Moving object detection using spatio-temporal multilayer compound Markov Random Field and histogram thresholding based change detection
Multimedia Tools and Applications
In this article, we propose a Multi Layer Compound Markov Random Field (MLCMRF) Model to spatially segment different image frames of a given video sequence. The segmented image frames are combined with the change between the frames to detect the moving objects from a video. The proposed MLCMRF uses five Markov models in a single framework, one in spatial direction using color feature, four in temporal direction (using two color features and two edges/line fields). Hence, the proposed MLCMRF is a combination of spatial distribution of color, temporal color coherence and edge maps in the temporal frames. The use of such an edge preserving model helps in enhancing the object boundary in spatial segmentation and hence can detect moving objects with less effect of silhouette.

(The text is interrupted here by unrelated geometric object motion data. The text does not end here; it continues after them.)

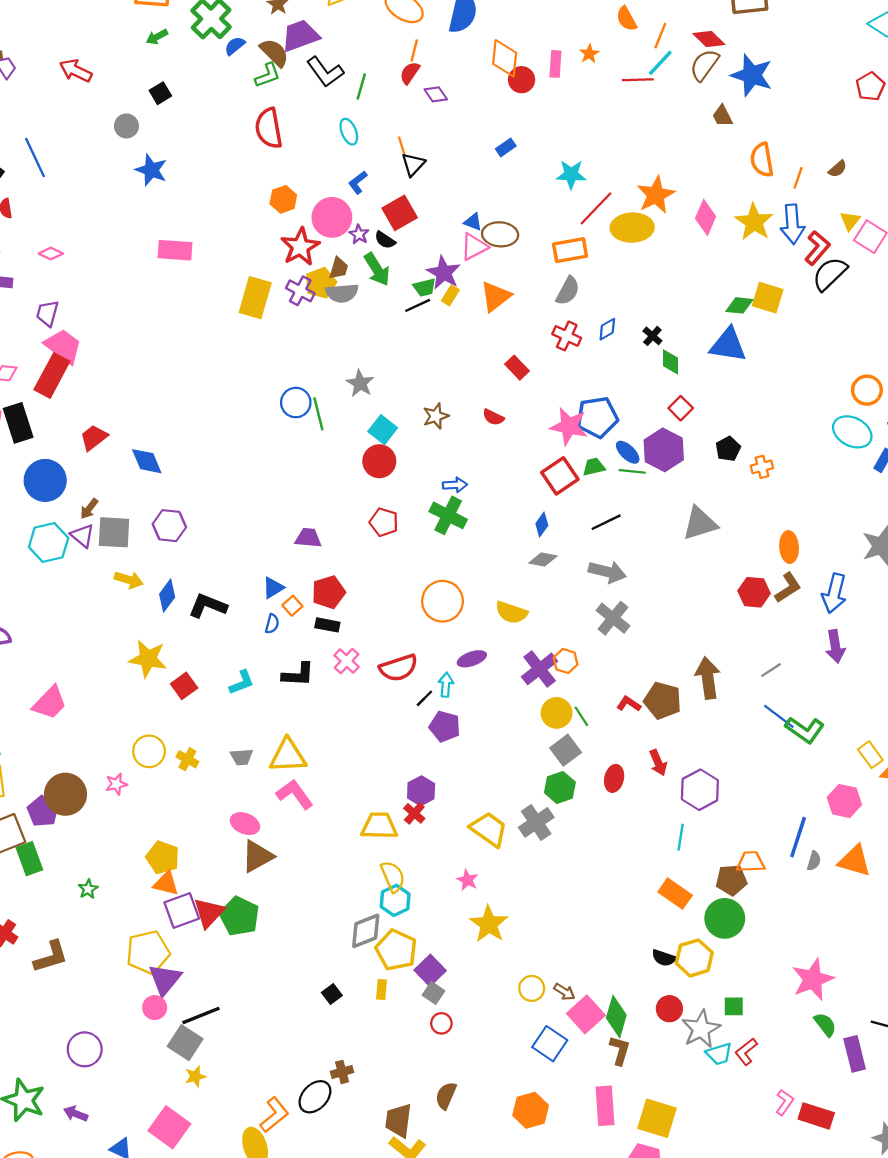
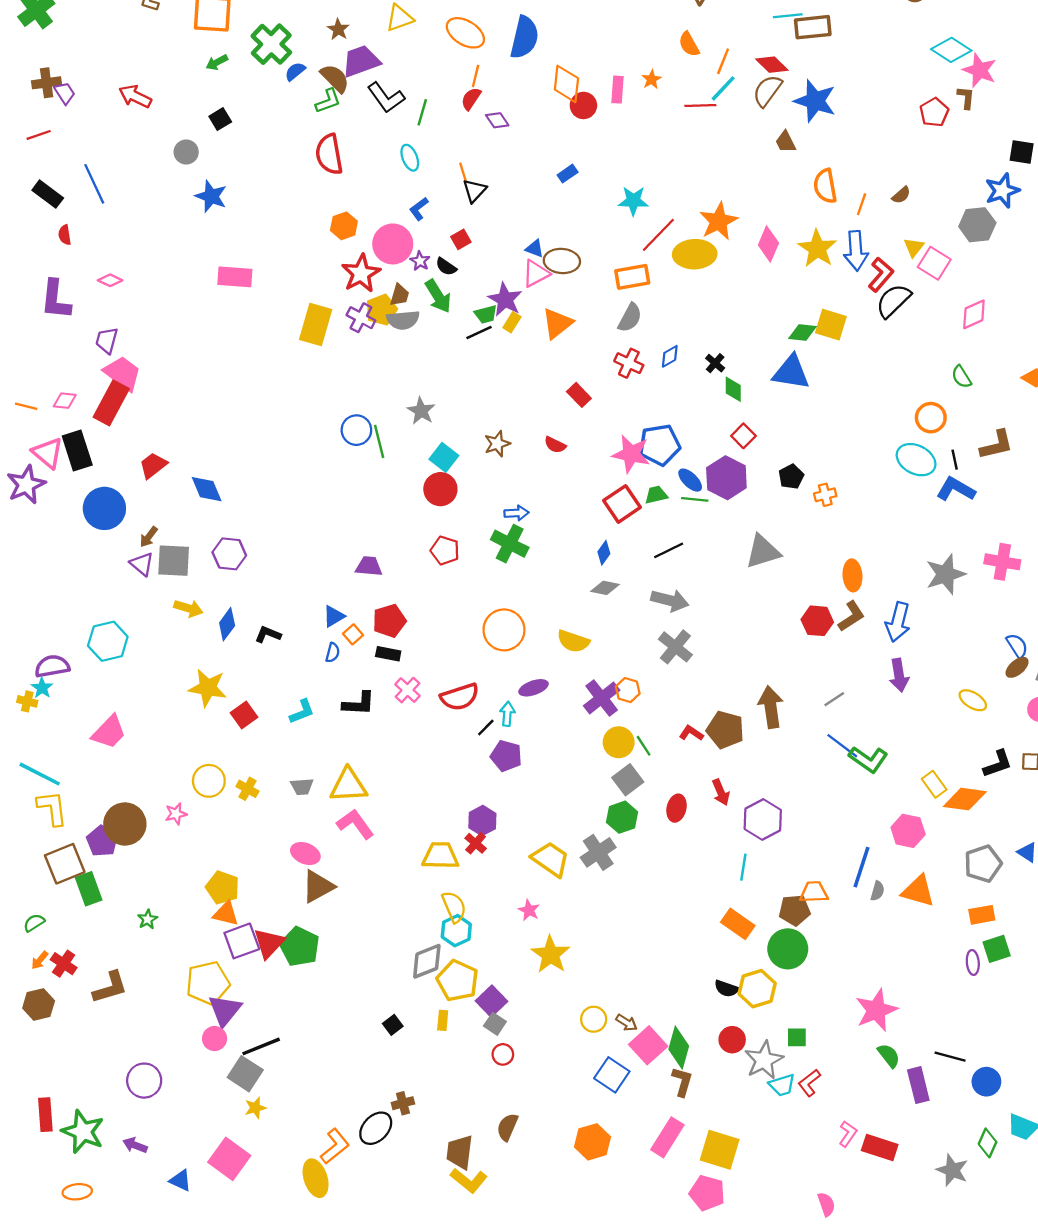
red square: (400, 213) -> (461, 239), size x0.6
cyan hexagon: (49, 543) -> (108, 641), moved
black L-shape: (208, 606) -> (268, 634), size x0.7
pink rectangle: (605, 1106) -> (667, 1137), turned 36

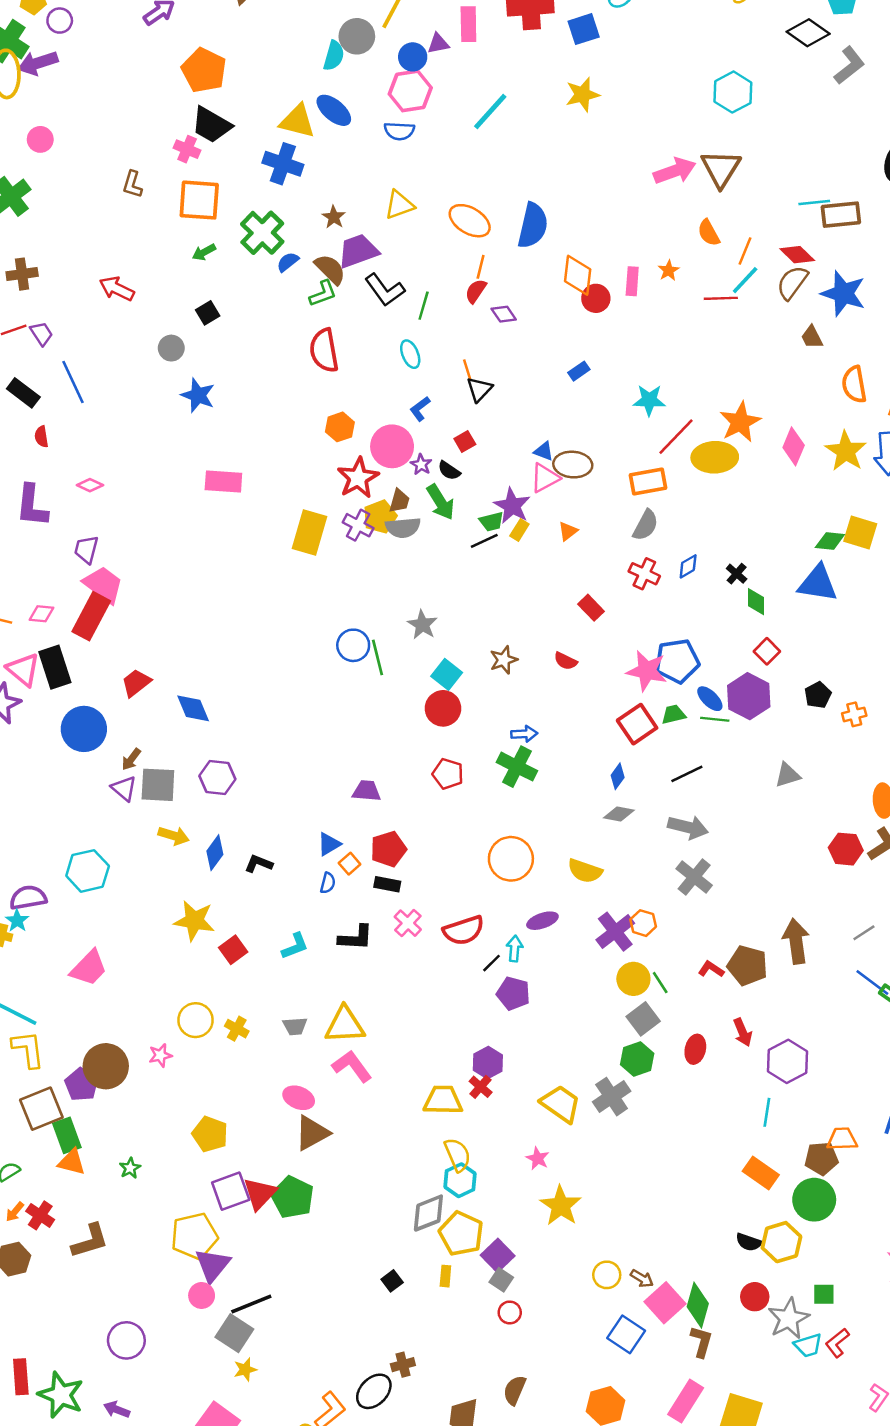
purple trapezoid: (65, 93) -> (41, 334), moved
orange triangle: (557, 323) -> (568, 531), size x0.6
gray triangle: (763, 552) -> (788, 775), size x0.7
orange triangle: (226, 914) -> (72, 1162), moved

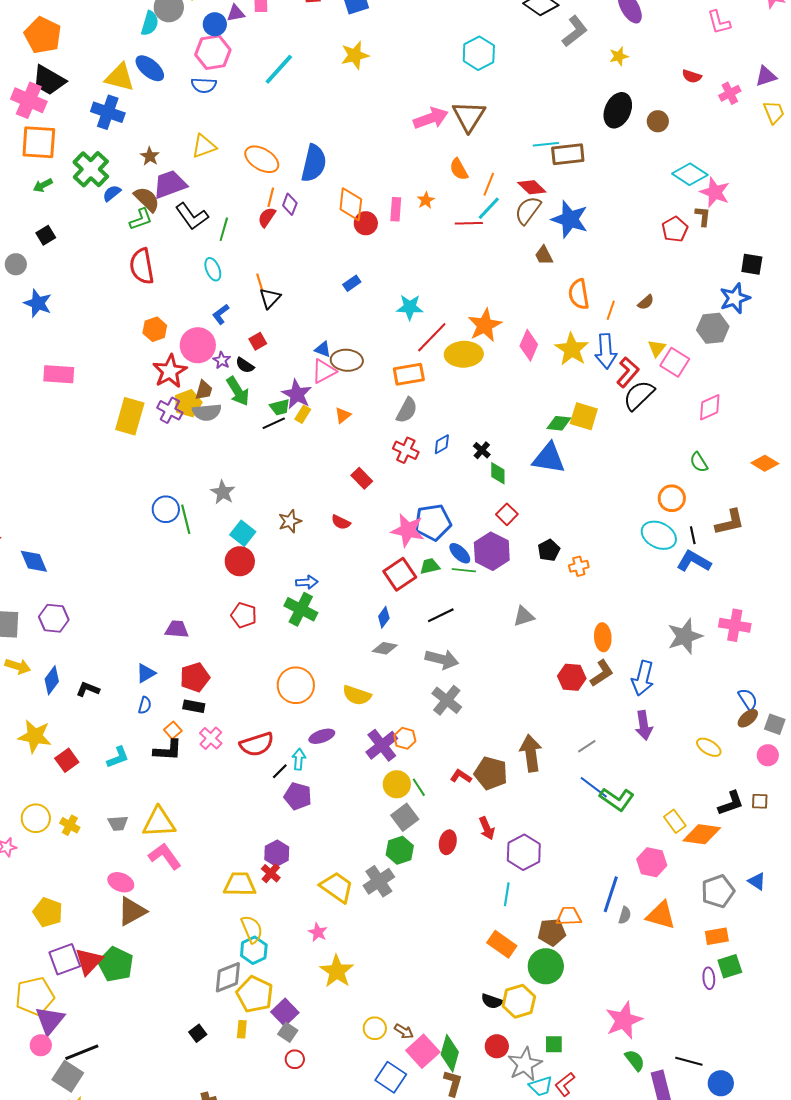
pink cross: (187, 149) -> (29, 100), size x1.6
purple diamond: (504, 314) -> (290, 204), moved, turned 55
orange square: (350, 864) -> (173, 730), moved

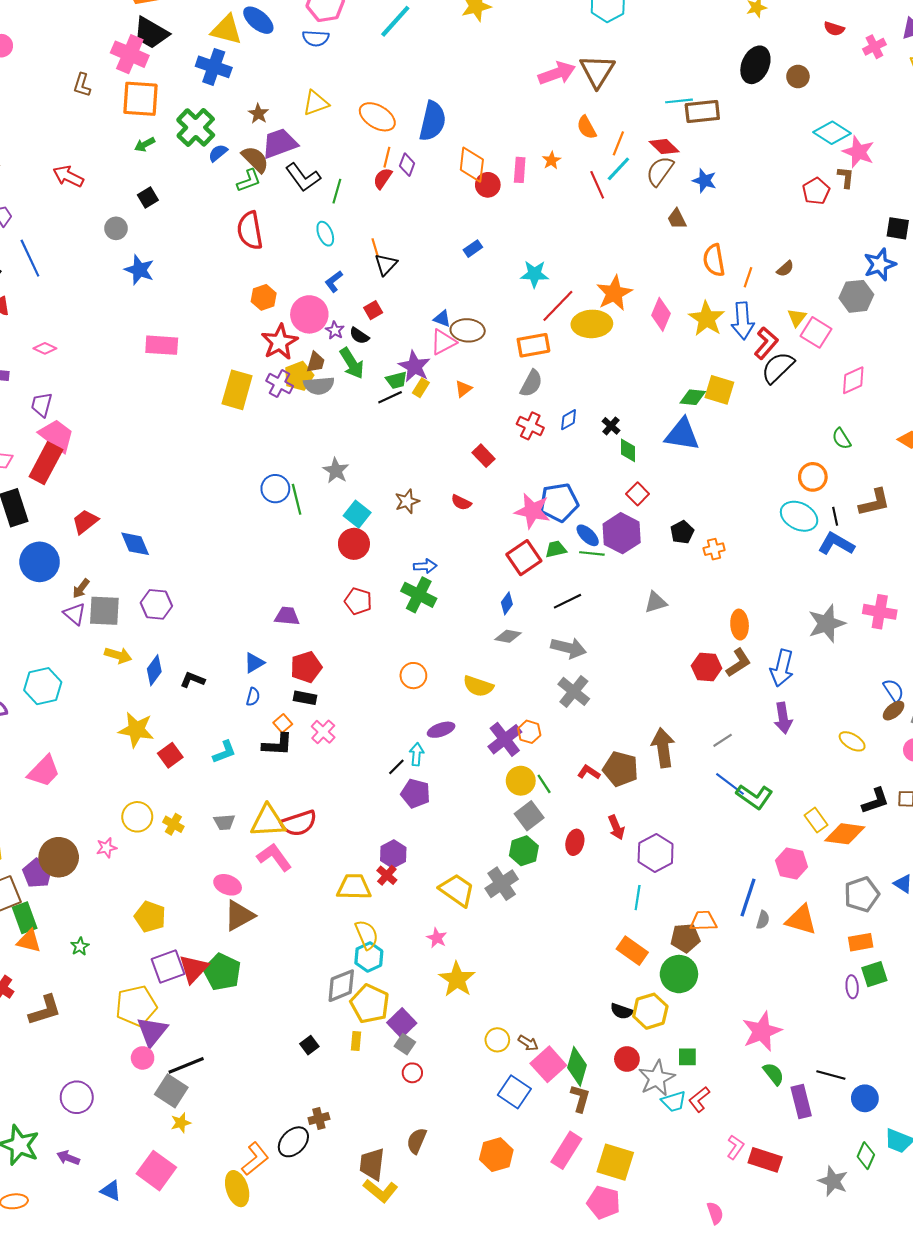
blue star: (570, 219) -> (704, 181), size x0.6
red line: (469, 223) -> (597, 185), turned 68
orange circle: (296, 685) -> (413, 676), size x0.7
red semicircle: (257, 744) -> (299, 823), moved

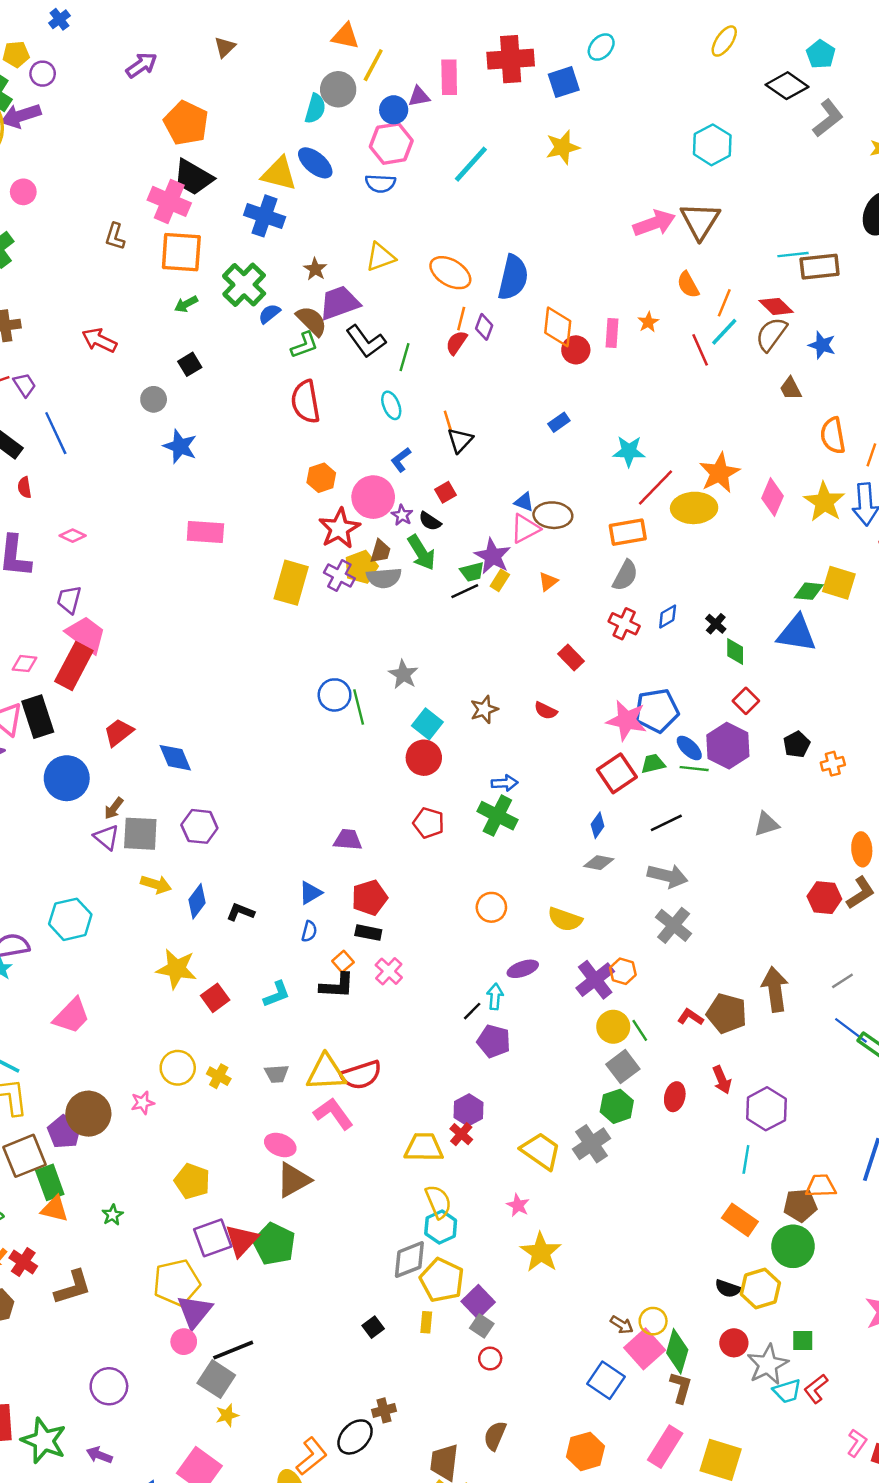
yellow circle: (497, 1040) -> (653, 1321), moved

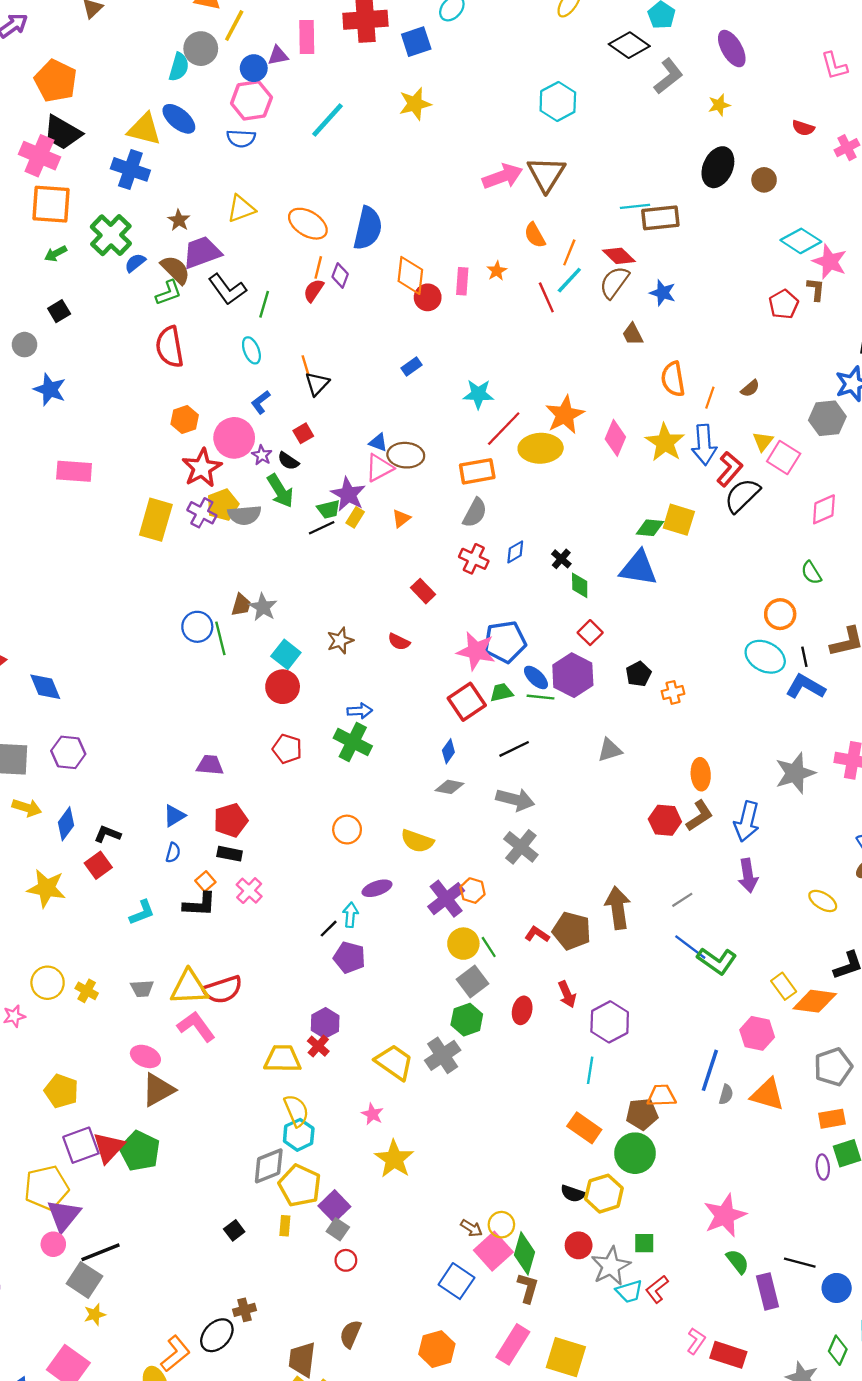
brown trapezoid: (380, 551) -> (241, 605), moved
red square: (215, 998) -> (98, 865), moved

A difference between the frames is used to generate the CDM and is subsequently updated with the previous frame video object plane (VOP) and the spatial segmentation of the consecutive frames, to detect the moving objects from the target image frames. Results of the proposed spatial segmentation approach are compared with those of the existing state-of-the-art techniques and are found to be better.
Subudhi, Badri Narayan; Ghosh, Susmita; Nanda, Pradipta Kumar; and Ghosh, Ashish, "Moving object detection using spatio-temporal multilayer compound Markov Random Field and histogram thresholding based change detection" (2017). Journal Articles. 2561.